Other research teams around the world are at earlier stages of exploring using gene drive to reduce populations of invasive species, such as the golden mussel, and agricultural pests such as mice.


What are the risks?

As with any groundbreaking genetic engineering technology, gene drives are controversial.

A 2021 paper by Connolly’s team identified 46 potential harms – but he stresses few are likely to be serious or even possible.

Concerns around its use include the unknown potential knock-on effects on the ecosystem of removing mosquitoes, or whether removing or modifying malaria-carrying species could cause other types, carrying other diseases, to thrive.

“It is our responsibility to assess and analyse all the possible risks, using modelling and experiments if necessary, and we could only move towards a field trial once we are satisfied,” says Connolly, while stressing Target Malaria is focusing on just three species of mosquito out of about 3,500 that exist.

Researchers have carried out large engagement programmes with officials and communities to address concerns, including in Burkina Faso, Uganda and Tanzania.

Alphey believes local gene drives could help allay some fears around the unknown consequences as any impact would be short-lived and not spread throughout the species. “We are erring on the side of caution,” he says.


When are we likely to see gene drives used outside the lab?

“The results we have in the lab are very compelling,” says Connolly. “But the real test is what happens to mosquitoes in the field – and then what happens to malaria rates as a result.”

Target Malaria’s Burkina Faso team tested Africa’s first release of genetically modified mosquitoes (sterile males) in 2019. And last year, Transmission Zero’s partner, the Ifakara Health Institute (IHI) in Tanzania, became the first African centre to create a generation of genetically modified mosquitoes.

While neither involved a gene drive, these are essential steps if gene drive mosquitoes are ever to be released into the wild. Scientists hope to start experimental field trials within the next five years – but legal technicalities are impeding progress.

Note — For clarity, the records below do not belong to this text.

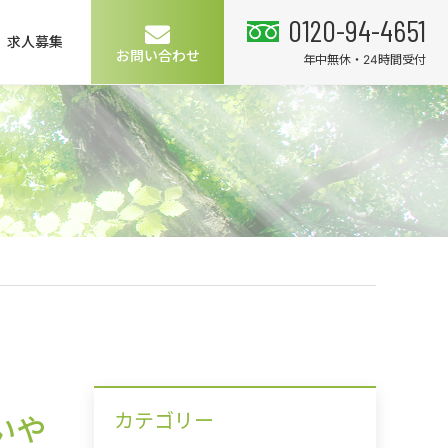
0120-94-4651
求人募集
お問い合わせ
年中無休・24時間受付
カテゴリー
いや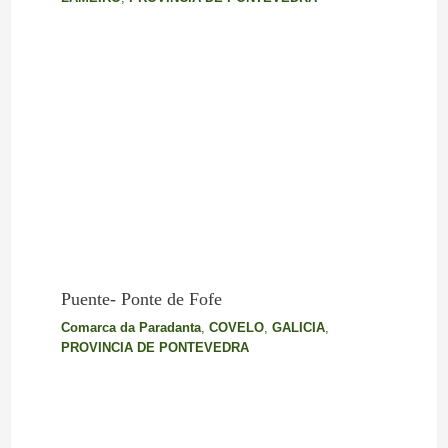
Puente- Ponte de Fofe
Comarca da Paradanta
,
COVELO
,
GALICIA
,
PROVINCIA DE PONTEVEDRA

“The results we have in the lab are very compelling,” says Connolly. “But the real test is what happens to mosquitoes in the field – and then what happens to malaria rates as a result.”

As the technology is new, there are no existing processes for approving gene drive experiments. Before any can go ahead, research groups first have to work with each country to establish who will regulate the gene drive and approve its use.

Although existing laws around the use of GM crops could form the basis for gene drive regulation, these typically state there should be no cross-border movement of any modified species without the agreement of the countries affected. “Mosquitoes don’t understand international borders so we need regional-level agreement in sub-Saharan Africa,” says Connolly. The African Union is understood to be considering the issue.

As local gene drives require only local approval, it may prove quicker to roll out – but the technology is taking longer to develop.

But no field tests of any kind will happen until communities and governments approve. “We are just developing a technology – whether countries decide to adopt or use it is beyond us,” says Prof George Christophides, Transmission Zero co-director.

Windbichler adds: “Ultimately the question of when it will happen is not a technical question, it’s a political one.”